What to do:
The copy you return should hold every record below word for word and no images.

--- Information given ---

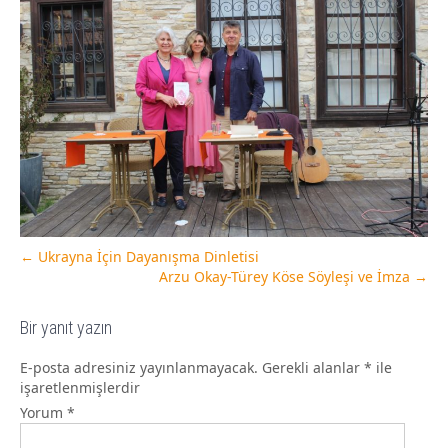
←
Ukrayna İçin Dayanışma Dinletisi
Arzu Okay-Türey Köse Söyleşi ve İmza
→
Bir yanıt yazın
E-posta adresiniz yayınlanmayacak.
Gerekli alanlar
*
ile
işaretlenmişlerdir
Yorum
*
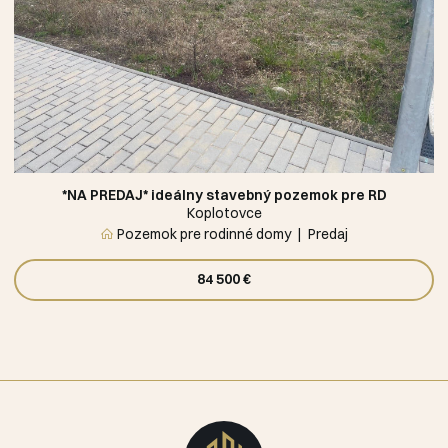
*NA PREDAJ* ideálny stavebný pozemok pre RD
Koplotovce
Pozemok pre rodinné domy
Predaj
84 500 €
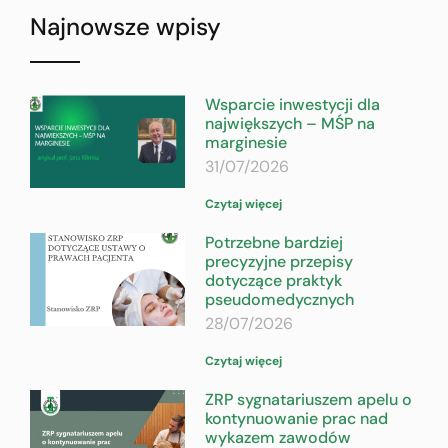
Najnowsze wpisy
Wsparcie inwestycji dla
największych – MŚP na
marginesie
31/07/2026
Czytaj więcej
Potrzebne bardziej
precyzyjne przepisy
dotyczące praktyk
pseudomedycznych
28/07/2026
Czytaj więcej
ZRP sygnatariuszem apelu o
kontynuowanie prac nad
wykazem zawodów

---

Your solution:
←
Ukrayna İçin Dayanışma Dinletisi
Arzu Okay-Türey Köse Söyleşi ve İmza
→
Bir yanıt yazın
E-posta adresiniz yayınlanmayacak.
Gerekli alanlar
*
ile
işaretlenmişlerdir
Yorum
*
*NA PREDAJ* ideálny stavebný pozemok pre RD
Koplotovce
Pozemok pre rodinné domy
Predaj
84 500 €
Najnowsze wpisy
Wsparcie inwestycji dla
największych – MŚP na
marginesie
31/07/2026
Czytaj więcej
Potrzebne bardziej
precyzyjne przepisy
dotyczące praktyk
pseudomedycznych
28/07/2026
Czytaj więcej
ZRP sygnatariuszem apelu o
kontynuowanie prac nad
wykazem zawodów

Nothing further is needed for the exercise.